Society, life and culture on the edge

My favourite records of 2014 (so far)

Halfway through the year, which albums are doing it?

Mon, Jul 7, 2014, 08:31


Jungle – Jungle
It’s always worth giving the side eyes to an act that is purposefully mysterious yet unbelievably polished. Jungle, who we now know to be Tom McFarland and Joshua Lloyd-Watson, two friends with a nose for nostalgia, appear to have a musical knowledge beyond their years. This record doesn’t exactly thrown up new sounds, but it manages to make the familiar feel futuristic, the cheesy seem cool, and contains tunes that you feel like you’ve been listening to for years; ‘Time’, ‘Busy Earning’, ‘The Heat’. And it’s not all happy clappy stuff. Jungle aren’t yearning to fill the gaps Basement Jaxx or Groove Armada left. There’s a downtempo sensibility here too. This is a nuanced, intriguing, and rather brilliant album. XL sure can pick ‘em.

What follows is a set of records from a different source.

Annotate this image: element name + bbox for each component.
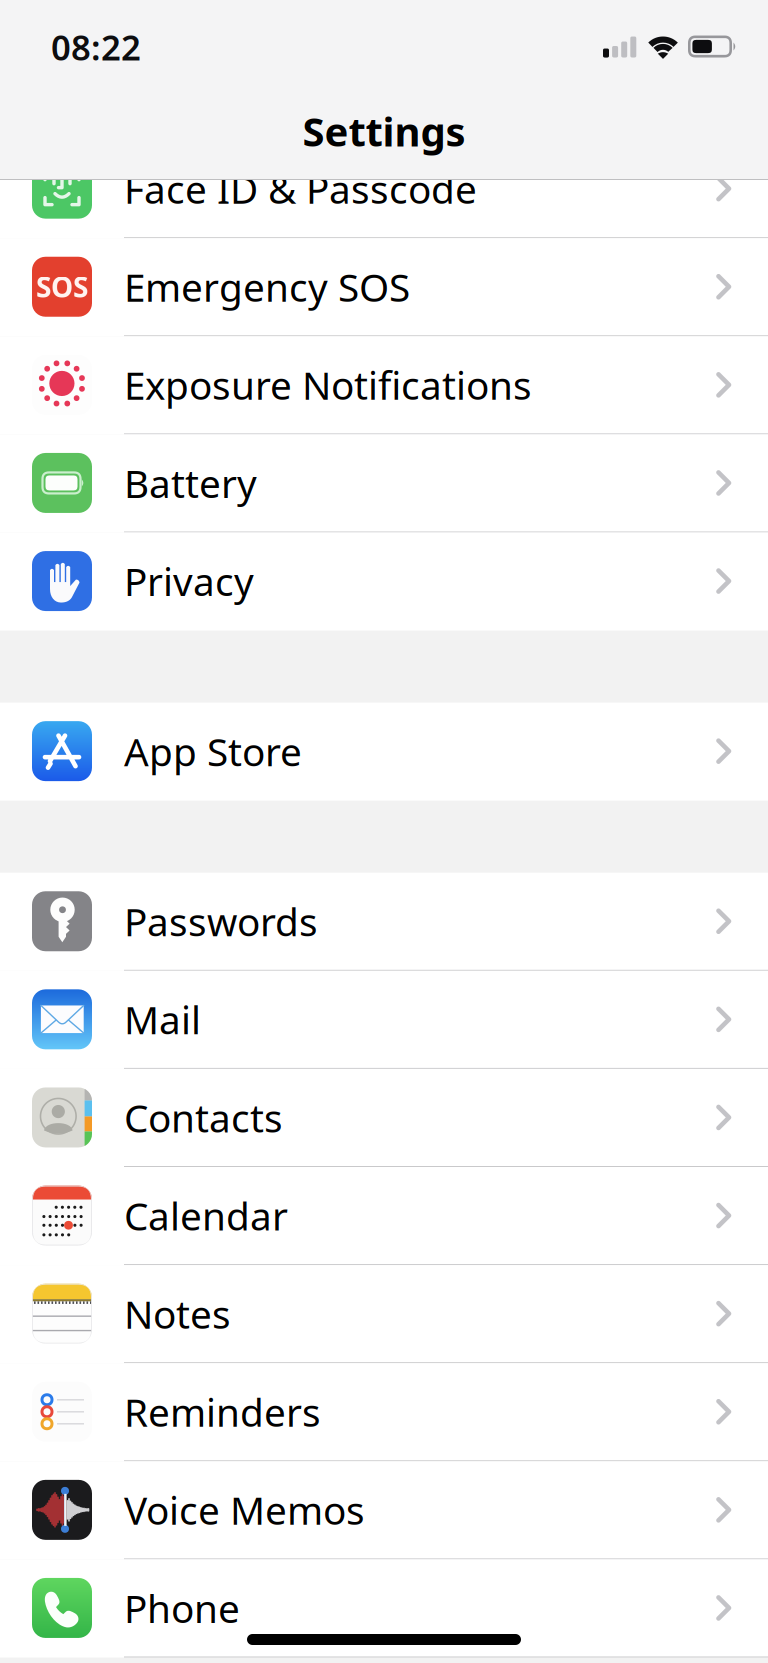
button[interactable]: Mail xyxy=(0,971,768,1069)
button[interactable]: Reminders xyxy=(0,1363,768,1461)
staticText: Privacy xyxy=(124,555,254,607)
staticText: Reminders xyxy=(124,1386,321,1437)
button[interactable]: Passwords xyxy=(0,873,768,971)
button[interactable]: Privacy xyxy=(0,532,768,631)
staticText: Notes xyxy=(124,1288,231,1339)
staticText: Mail xyxy=(124,994,201,1045)
button[interactable]: App Store xyxy=(0,703,768,801)
staticText: Phone xyxy=(124,1582,240,1634)
button[interactable]: Face ID & Passcode xyxy=(0,140,768,238)
button[interactable]: Calendar xyxy=(0,1167,768,1265)
staticText: Voice Memos xyxy=(124,1484,365,1536)
button[interactable]: Exposure Notifications xyxy=(0,336,768,434)
staticText: Face ID & Passcode xyxy=(124,163,477,214)
button[interactable]: Phone xyxy=(0,1559,768,1658)
button[interactable]: SOS xyxy=(0,238,768,336)
staticText: Exposure Notifications xyxy=(124,359,532,410)
staticText: SOS xyxy=(36,268,88,305)
staticText: Emergency SOS xyxy=(124,261,410,312)
button[interactable]: Battery xyxy=(0,434,768,532)
button[interactable]: Notes xyxy=(0,1265,768,1363)
staticText: Passwords xyxy=(124,896,318,947)
button[interactable]: Contacts xyxy=(0,1069,768,1167)
staticText: Contacts xyxy=(124,1092,283,1143)
staticText: App Store xyxy=(124,726,302,777)
staticText: 08:22 xyxy=(51,24,141,70)
staticText: Calendar xyxy=(124,1190,288,1241)
staticText: Settings xyxy=(302,104,466,158)
button[interactable]: Voice Memos xyxy=(0,1461,768,1559)
staticText: Battery xyxy=(124,457,257,509)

James Vincent McMorrow – Post Tropical
This is an album I’ve been living with for a while, yet keep returning to, due to the depth of detail contained in each track. These tunes are living, breathing organisms that appear to morph with your mood. The songs pull you in and envelop you. This aint no background music. ‘Red Dust’ and ‘Cavalier’ and ‘Outside, Digging’ require concentration and a handing over of yourself to their fidelity.

Future - Honest
There are few rappers who can really make something likeable out of autotune, but Future is definitely one. The creases of Pluto are ironed out here to create a much more entact album, with very little that feels superfluous. Future has managed to carve out a sound and a sentiment that is uniquely him. There’s nothing overly conventional here, nor nothing overly experimental. But there’s a musicality across much of the album that indicates a wide palate of influences; ‘Look Ahead’, ‘I Won’, and ‘Blood, Sweat, Tears’ centre themselves in melody, a purpose that makes Honest rise above many releases this year.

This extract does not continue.